═══ Supplied material ═══
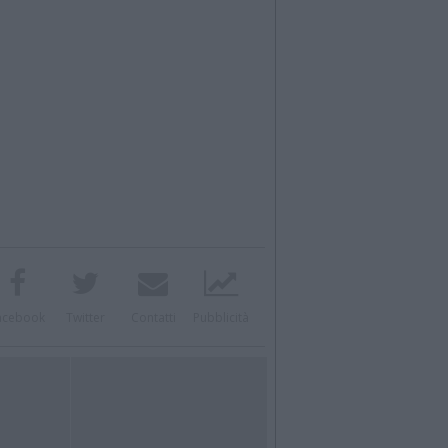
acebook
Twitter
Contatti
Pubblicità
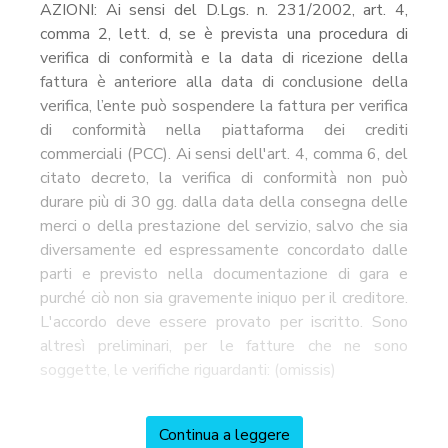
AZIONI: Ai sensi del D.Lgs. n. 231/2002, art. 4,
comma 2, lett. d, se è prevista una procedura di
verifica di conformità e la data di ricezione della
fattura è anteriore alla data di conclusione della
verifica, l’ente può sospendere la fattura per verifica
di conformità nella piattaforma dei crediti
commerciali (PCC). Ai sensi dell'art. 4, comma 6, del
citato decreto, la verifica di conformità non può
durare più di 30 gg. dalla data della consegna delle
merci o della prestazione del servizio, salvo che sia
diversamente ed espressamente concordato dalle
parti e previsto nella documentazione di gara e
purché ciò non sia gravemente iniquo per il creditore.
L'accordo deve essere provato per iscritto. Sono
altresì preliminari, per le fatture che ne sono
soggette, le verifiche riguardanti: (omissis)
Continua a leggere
═══
Aim of the task
Everything from the first line of the entries through the line containing "diversamente ed espressamente" is to be transcribed exactly; the pictures are not.

Answer for the task
acebook
Twitter
Contatti
Pubblicità
AZIONI: Ai sensi del D.Lgs. n. 231/2002, art. 4,
comma 2, lett. d, se è prevista una procedura di
verifica di conformità e la data di ricezione della
fattura è anteriore alla data di conclusione della
verifica, l’ente può sospendere la fattura per verifica
di conformità nella piattaforma dei crediti
commerciali (PCC). Ai sensi dell'art. 4, comma 6, del
citato decreto, la verifica di conformità non può
durare più di 30 gg. dalla data della consegna delle
merci o della prestazione del servizio, salvo che sia
diversamente ed espressamente concordato dalle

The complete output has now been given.